SINCE The second world war, medical science has progressed into a stage where competitive medications are around for treat the identical ailment in different people. This is not almost brands (which is a trade issue) but generic drugs (which is a scientific issue). On this report, we shall look at the various factors that decide selecting a certain drug.
Safety: The subsequent sub-criteria has to be considered under the criterion of safety:
* Acute therapeutic index: If your patient’s condition is acute, how effective is really a particular drug regardless of whether it has certain side-effects so long as the acuteness from the condition is lowered? Example: narcotic pain-killers work well in healing pain but come with the possible side-effect of addiction.
* Long-term safety: medication could be safe in short-term treatment, so how safe it’s in long-term treatment? Example: antibiotics are acceptable in short-term treatment, but can have undesirable effects in the case of prolonged use.
* Drug-drug interaction risk: Medicine is chemicals, and a lot of chemicals react to develop a different chemical, that have an effect which could harm the sufferer or aggravate his/her condition. Example: A tricyclic anti-depressant and alcohol interact to generate a new condition that warrants separate treatment.
Drug-drug interaction risk is of two sorts:
· Pharmacokinetic: In this type of drug-drug interaction, two drugs, independent of one another, have certain effects one or higher body processes (e.g., metabolism) that affects the performance from the other. Example: Darvocet-N (propoxyphene and acetaminophen) inhibits the act of a liver enzyme that Lexapro (escitalopram) is determined by because of its metabolism. This makes more the side-effects of Lexapro.
· Pharmacodynamic: Here, a couple of drugs actually produce the same impact on the identical organ, thus increasing the total, added effect. Example: Lexapro has certain side-effects such as drowsiness and fatigue. Darvocet-N also acts similarly about the brain. Thus, the side-effects of the prescription medication is more intense.
Tolerability: A medicine could be effective and not tolerable by all patients. Example: Allergies to particular drugs in certain people. Short-term and long-term tolerability have to be looked at.

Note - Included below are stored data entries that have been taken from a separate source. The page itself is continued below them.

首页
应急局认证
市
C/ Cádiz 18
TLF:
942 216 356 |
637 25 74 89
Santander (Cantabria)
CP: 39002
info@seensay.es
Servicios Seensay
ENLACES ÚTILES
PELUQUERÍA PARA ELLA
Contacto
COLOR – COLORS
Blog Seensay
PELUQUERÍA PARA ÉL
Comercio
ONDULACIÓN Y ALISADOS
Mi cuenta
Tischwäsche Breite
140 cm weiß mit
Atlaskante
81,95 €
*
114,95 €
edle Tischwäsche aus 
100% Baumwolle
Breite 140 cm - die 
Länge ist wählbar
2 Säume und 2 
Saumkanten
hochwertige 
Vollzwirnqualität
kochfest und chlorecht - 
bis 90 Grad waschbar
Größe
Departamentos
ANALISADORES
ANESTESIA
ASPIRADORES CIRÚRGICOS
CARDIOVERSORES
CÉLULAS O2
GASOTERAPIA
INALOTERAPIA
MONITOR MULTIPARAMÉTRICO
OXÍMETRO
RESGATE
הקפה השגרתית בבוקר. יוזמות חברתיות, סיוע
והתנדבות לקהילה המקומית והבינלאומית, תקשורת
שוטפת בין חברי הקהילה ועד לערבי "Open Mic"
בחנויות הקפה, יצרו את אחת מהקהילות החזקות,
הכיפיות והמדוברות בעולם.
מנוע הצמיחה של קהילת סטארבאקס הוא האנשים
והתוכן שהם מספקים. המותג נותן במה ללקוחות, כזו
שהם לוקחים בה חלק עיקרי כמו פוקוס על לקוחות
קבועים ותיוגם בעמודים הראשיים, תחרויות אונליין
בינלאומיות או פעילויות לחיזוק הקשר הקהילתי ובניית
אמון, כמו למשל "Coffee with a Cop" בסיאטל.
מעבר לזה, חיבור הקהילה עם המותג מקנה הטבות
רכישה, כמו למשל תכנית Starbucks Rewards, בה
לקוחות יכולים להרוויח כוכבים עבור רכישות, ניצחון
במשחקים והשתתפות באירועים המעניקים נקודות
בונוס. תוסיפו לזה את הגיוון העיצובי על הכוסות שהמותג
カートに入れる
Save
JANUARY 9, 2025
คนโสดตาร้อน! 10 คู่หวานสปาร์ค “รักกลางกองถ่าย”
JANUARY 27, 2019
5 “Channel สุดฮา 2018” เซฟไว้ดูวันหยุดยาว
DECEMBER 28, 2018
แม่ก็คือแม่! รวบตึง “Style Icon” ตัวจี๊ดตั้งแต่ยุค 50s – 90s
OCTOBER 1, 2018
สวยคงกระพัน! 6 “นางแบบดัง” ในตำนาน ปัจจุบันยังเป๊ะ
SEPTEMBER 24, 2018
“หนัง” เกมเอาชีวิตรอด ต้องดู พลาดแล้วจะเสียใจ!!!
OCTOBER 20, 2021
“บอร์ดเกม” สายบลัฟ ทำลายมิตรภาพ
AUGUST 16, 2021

Efficacy: A medicine isn’t equally great at all patients. As an example, some patients with depression or panic attacks experience relief from escitalopram, but there are lots of that don’t, who therefore have to be prescribed another anti-depressant. The pace of start of therapeutic action is a vital the answer to be considered too.

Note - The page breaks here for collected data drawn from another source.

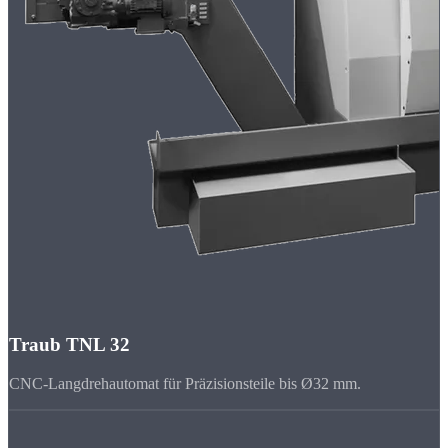
Traub TNL 32
CNC-Langdrehautomat für Präzisionsteile bis Ø32 mm.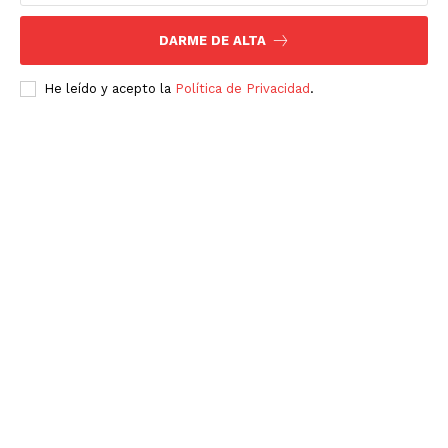
DARME DE ALTA
He leído y acepto la
Política de Privacidad
.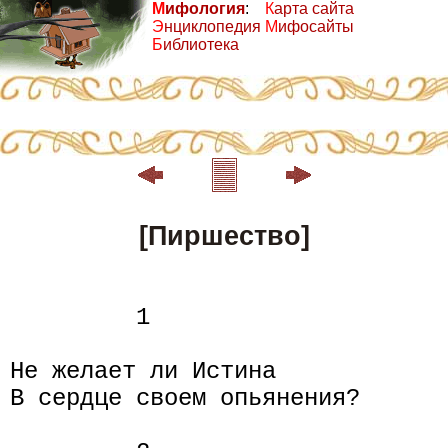
М
ифология
:
К
арта сайта
Э
нциклопедия
М
ифосайты
Б
иблиотека
[Пиршество]
         1

Не желает ли Истина

В сердце своем опьянения?
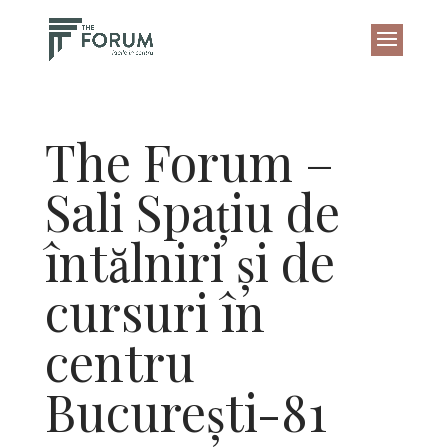
The Forum –
Sali Spațiu de
întălniri și de
cursuri în
centru
București-81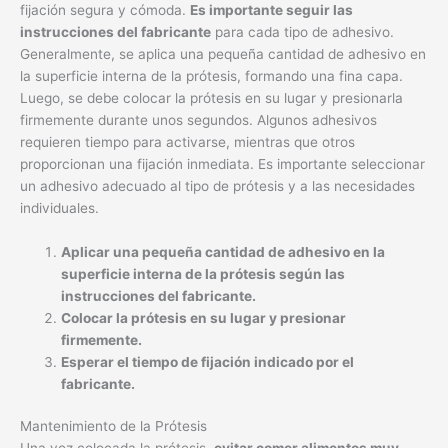
fijación segura y cómoda.
Es importante seguir las
instrucciones del fabricante
para cada tipo de adhesivo.
Generalmente, se aplica una pequeña cantidad de adhesivo en
la superficie interna de la prótesis, formando una fina capa.
Luego, se debe colocar la prótesis en su lugar y presionarla
firmemente durante unos segundos. Algunos adhesivos
requieren tiempo para activarse, mientras que otros
proporcionan una fijación inmediata. Es importante seleccionar
un adhesivo adecuado al tipo de prótesis y a las necesidades
individuales.
Aplicar una pequeña cantidad de adhesivo en la
superficie interna de la prótesis según las
instrucciones del fabricante.
Colocar la prótesis en su lugar y presionar
firmemente.
Esperar el tiempo de fijación indicado por el
fabricante.
Mantenimiento de la Prótesis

Cost: Cost does not mean the cost of acquisition of a particular medicine alone. It should also cover the cost of management of a complication which could arise by using another drug. Example: In the individual that insists on taking alcohol yet needs to be treated for depression is generally administered an SSRI drug since these drugs don’t potentiate the end results of alcohol, whereas another band of anti-depressants (such as tricyclics) could cause a fresh overuse injury in such patients, which will require a various and expensive treatment. Therefore, it’s easier to prescribe the more expensive escitalopram instead of a cheaper tricyclic in this patients.
Simplicity of treatment: The easiest mode of administration is preferred. If you find an alternative between a shot and oral administration, rogues is preferred if your efficacy of the modes is analogous. Or, local application is preferred to the oral route where possible; e.g., antibiotic management of eye infections. Dosage and frequency of administration too are a key point to make a decision simple treatment.